|Chief of Staff Rafael Eitan |
|Peace Now demostration protesting war |
Sabra and Shatila Massacre
Sabra and Shatilla are two Palestinian refugee camps in Beirut, where during the First Lebanon War; hundreds of Palestinian refugees were massacred
Sabra and Shatilla are two Palestinian refugee camps in Beirut. On September 14, 1982, three months after the outbreak of the First Lebanon War,
Lebanese President Bashir Gemayel, commander of the Christian forces, was murdered by an explosive device on the roof of Phalangist headquarters in Beirut. In the aftermath of the assassination, IDF forces entered western Beirut. Later, the Phalangists, together with the South Lebanon Army, were assigned the task of flushing out any Palestinian terrorists hiding in the refugee camps.
On the morning of September 16, the Operations Command of the Northern Command and the Phalangist officers discussed how the Christian forces would operate within the refugee camps, in coordination with the IDF. During the course of the meeting, the IDF stressed that the civilian population was not to be harmed. In the afternoon, the Christian forces crossed the IDF lines into the refugee camps in order to confront the unknown number of Palestinian terrorists who were apparently based in the camps.
Shortly thereafter, the Phalangists began indiscriminately killing camp residents, in retaliation for Gemayel’s assassination. The victims included women, children, and babies. According to IDF intelligence estimates, approximately 700-800 Palestinian refugees died.
On the morning of September 18, the Phalangists exited the camps, and the IDF took control of the area. That same night, the Lebanese Health Ministry and Lebanese soldiers began removing the hundreds of bodies for burial. According to witnesses, who later testified, numerous atrocities were uncovered, including rapes, desecration of corpses, and the destruction of houses with their residents still inside.
Despite the IDF’s assessment that a massacre might occur, and notwithstanding the unambiguous reports which reached Defense Minister Ariel Sharon and Chief of Staff Rafael Eitan, the IDF did not prevent the massacre. By the night of September 16, the IDF had begun to receive reports of the killings, and reports reached several policy makers a few hours later. Nonetheless, no action was taken to stop the killings.
The massacre reverberated throughout Israel. Peace Now organized a massive rally in Tel Aviv, and then Prime Minister Menachem Begin was pressured to establish an investigative committee. On September 29, Begin launched a state commission, headed by Supreme Court Chief Justice Yitzchak Kahan. Supreme Court Judge Aharon Barak and Major-General (res.) Yona Efrat were also commission members.
On February 7, 1983, the Kahan Commission submitted its findings. The Phalangists were given full blame and responsibility for the massacre. Nonetheless, the commission noted several flaws and failures on the part of some Israeli political and military leaders.
With respect to Prime Minister Begin, the commission neither made personal recommendations nor determined that he had any direct responsibility. However, the commission stated that, “Begin’s noninvolvement in the entire issue charges him with a certain amount of responsibility.”
With respect to Defense Minister Ariel Sharon, the commission determined that he was responsible for ignoring the possibility of a massacre, both by approving the Phalangists’ entrance into the camps and by not lining up resources to prevent the possibility of a massacre. According to the commission, these omissions indicated that the defense minister had not fulfilled his duties. Thus, the commission recommended that he be removed from his position, and, in accordance with these findings, Begin did in fact dismiss Sharon.

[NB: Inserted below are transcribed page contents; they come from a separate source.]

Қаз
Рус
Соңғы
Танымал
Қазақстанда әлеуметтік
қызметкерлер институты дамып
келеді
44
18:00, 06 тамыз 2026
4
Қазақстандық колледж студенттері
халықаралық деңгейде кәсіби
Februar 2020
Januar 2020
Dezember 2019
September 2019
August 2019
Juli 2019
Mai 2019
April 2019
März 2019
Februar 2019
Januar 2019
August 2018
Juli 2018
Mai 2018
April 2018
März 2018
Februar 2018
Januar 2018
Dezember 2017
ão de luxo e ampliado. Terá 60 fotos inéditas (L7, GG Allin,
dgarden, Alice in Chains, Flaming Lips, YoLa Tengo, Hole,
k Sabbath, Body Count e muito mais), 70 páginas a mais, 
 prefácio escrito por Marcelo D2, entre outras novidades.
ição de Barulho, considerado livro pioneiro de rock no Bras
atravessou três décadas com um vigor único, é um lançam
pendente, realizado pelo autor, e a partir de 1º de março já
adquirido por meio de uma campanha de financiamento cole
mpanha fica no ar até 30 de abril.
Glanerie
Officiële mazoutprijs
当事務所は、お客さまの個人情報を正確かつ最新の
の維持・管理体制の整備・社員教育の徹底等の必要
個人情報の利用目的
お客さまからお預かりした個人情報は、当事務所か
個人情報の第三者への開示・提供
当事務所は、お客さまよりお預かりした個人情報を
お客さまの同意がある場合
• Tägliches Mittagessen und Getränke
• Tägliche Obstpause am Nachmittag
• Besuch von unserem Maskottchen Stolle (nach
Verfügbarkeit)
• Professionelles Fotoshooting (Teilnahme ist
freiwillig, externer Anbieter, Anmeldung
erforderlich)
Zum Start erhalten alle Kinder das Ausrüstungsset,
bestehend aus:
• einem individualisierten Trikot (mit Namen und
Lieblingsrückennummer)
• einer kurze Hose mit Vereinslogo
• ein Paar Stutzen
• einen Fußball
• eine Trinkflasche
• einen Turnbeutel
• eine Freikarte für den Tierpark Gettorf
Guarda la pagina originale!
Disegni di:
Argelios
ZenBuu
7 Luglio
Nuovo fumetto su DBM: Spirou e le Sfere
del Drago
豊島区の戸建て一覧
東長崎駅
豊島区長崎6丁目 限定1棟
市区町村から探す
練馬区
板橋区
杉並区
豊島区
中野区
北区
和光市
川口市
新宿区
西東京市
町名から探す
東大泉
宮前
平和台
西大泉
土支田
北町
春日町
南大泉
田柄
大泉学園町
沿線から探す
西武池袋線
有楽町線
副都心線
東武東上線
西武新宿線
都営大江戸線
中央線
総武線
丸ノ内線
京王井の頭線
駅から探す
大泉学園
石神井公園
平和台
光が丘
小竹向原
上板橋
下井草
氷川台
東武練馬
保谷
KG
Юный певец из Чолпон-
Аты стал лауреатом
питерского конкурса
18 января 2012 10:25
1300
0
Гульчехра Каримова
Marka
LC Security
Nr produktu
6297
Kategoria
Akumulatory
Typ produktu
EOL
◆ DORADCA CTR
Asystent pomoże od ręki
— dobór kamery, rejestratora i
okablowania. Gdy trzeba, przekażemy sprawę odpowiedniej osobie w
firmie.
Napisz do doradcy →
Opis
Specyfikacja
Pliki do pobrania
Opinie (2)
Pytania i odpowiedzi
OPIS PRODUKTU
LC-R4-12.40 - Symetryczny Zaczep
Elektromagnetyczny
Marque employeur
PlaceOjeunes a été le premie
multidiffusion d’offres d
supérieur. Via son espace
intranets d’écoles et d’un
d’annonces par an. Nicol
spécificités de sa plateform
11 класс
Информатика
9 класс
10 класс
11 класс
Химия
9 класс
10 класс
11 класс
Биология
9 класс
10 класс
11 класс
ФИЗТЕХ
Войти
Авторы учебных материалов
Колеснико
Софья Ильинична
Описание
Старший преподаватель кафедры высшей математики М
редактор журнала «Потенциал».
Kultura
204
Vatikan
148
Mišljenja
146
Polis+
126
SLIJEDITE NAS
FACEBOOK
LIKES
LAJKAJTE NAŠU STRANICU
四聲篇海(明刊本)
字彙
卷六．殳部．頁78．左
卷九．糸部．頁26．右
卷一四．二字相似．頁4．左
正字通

With respect to Chief of Staff Rafael Eitan, the commission declared that he had neither taken the necessary steps to prevent the danger of a massacre nor tried to stop the massacre once it had started. As such, Eitan had not fulfilled his responsibilities as chief of staff. However, since he was already about to conclude his term as chief of staff, the commission did not recommend that he be relieved of his duties.
Yehoshua Sagi, head of the Intelligence Branch, was found guilty of indifference and disregard with respect to the Phalangists’ potentially dangerous activities. Thus, the commission recommended that, “Major-General Yehoshua Sagi should not continue in his position as head of the Intelligence Branch.” This recommendation was accepted, and Sagi was dismissed.
In addition, the commission recommended that Amos Yaron, the commander of the IDF troops in Beirut, be transferred to a non-commanding position for three years.
With respect to OC Northern Command Amir Drori, the commission determined that he "…was charged with many difficult and complicated tasks during the week the IDF entered West Beirut, missions which he had to accomplish after a long period of difficult warfare. He took certain measures for terminating the Phalangists' actions, and his guilt lies in that he did not continue with these actions. Taking into account these circumstances, it appears to us that it is sufficient to determine the responsibility of Major General Drori without recourse to any further recommendation".
Drori continued to serve in his post as Northern Command general until December 1983, and then went to the United States to study. In February 1985, he was appointed head of the combat corps headquarters (later known as the GOC Army Headquarters), and in September 1986, was appointed deputy chief of staff.